In 1897, H B Higgins proposed a power to make laws with respect to 'conciliation and arbitration for the prevention and settlement of industrial disputes extending beyond the limits of any one State'. Again, the proposal was rejected by the Constitutional Convention. Finally, at the 1898 Convention, the same proposal was accepted. This power was the basis for the Commonwealth Conciliation and Arbitration Act 1904 (the 1904 Act).

Conciliation & Arbitration Act 1904 & Development of the Award System

The 1904 Act established the Commonwealth Court of Conciliation and Arbitration (CCCA) with extensive powers to prevent and settle industrial disputes by conciliation and arbitration. It was not the first piece of Australian legislation to establish a system of conciliation and arbitration - both WA (1900) and NSW (1901) had enacted legislation to establish such systems prior to the Commonwealth legislation. South Australia followed in 1915 and Queensland in 1916.

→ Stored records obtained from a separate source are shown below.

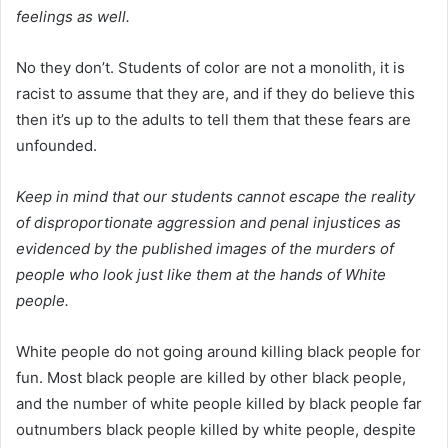
feelings as well.
No they don’t. Students of color are not a monolith, it is
racist to assume that they are, and if they do believe this
then it’s up to the adults to tell them that these fears are
unfounded.
Keep in mind that our students cannot escape the reality
of disproportionate aggression and penal injustices as
evidenced by the published images of the murders of
people who look just like them at the hands of White
people.
White people do not going around killing black people for
fun. Most black people are killed by other black people,
and the number of white people killed by black people far
outnumbers black people killed by white people, despite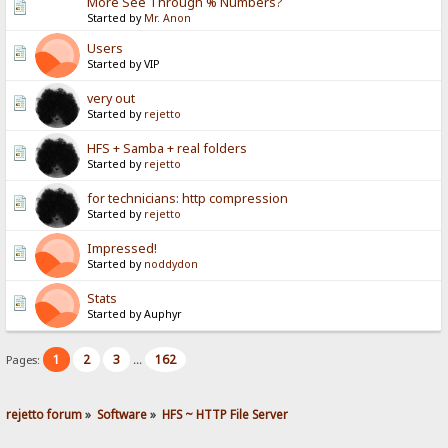
More See Through % Numbers?
Started by
Mr. Anon
Users
Started by VIP
very out
Started by
rejetto
HFS + Samba + real folders
Started by
rejetto
for technicians: http compression
Started by
rejetto
Impressed!
Started by
noddydon
Stats
Started by Auphyr
1
2
3
162
Pages:
...
rejetto forum
»
Software
»
HFS ~ HTTP File Server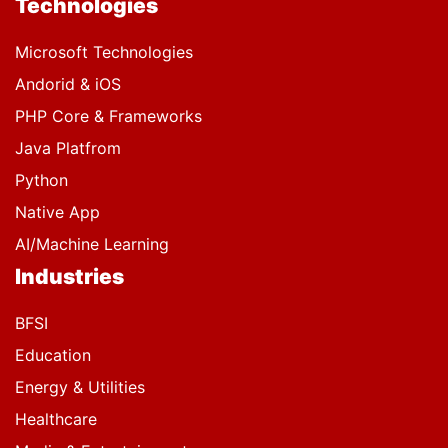
Technologies
Microsoft Technologies
Andorid & iOS
PHP Core & Frameworks
Java Platfrom
Python
Native App
AI/Machine Learning
Industries
BFSI
Education
Energy & Utilities
Healthcare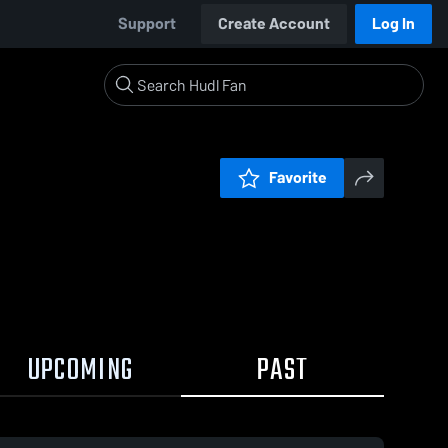
Support
Create Account
Log In
Favorite
UPCOMING
PAST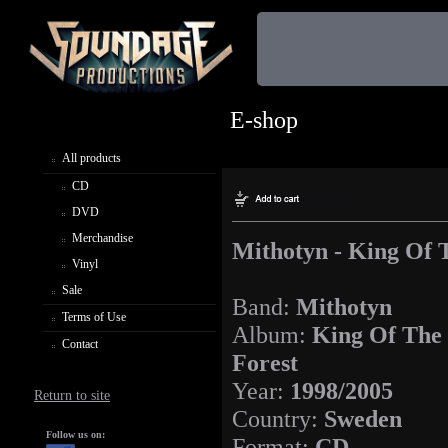
E-shop
All products
CD
DVD
Merchandise
Mithotyn - King Of T
Vinyl
Sale
Band:
Mithotyn
Terms of Use
Album:
King Of The 
Contact
Forest
Year:
1998/2005
Return to site
Country:
Sweden
Follow us on:
Format:
CD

Victoria and Tasmania had the slightly different system of wages boards for a long period of time. These boards which consisted of equal numbers of employer and employee representatives with an independent chair had the power to fix wages and conditions in a trade or industry. Tasmania abandoned the wages board system in 1984 while Victoria's movement away was only completed in 1992.

Many of the central elements of the 1904 Act are still present in the current Industrial Relations Act 1988 including an independent tribunal with powers to conciliate and where necessary, compulsorily arbitrate on industrial disputes and the provision of a system of voluntary registration of employer and employee organisation. For the latter, giving the organisation the right to represent groups of workers and to be heard by the Tribunal.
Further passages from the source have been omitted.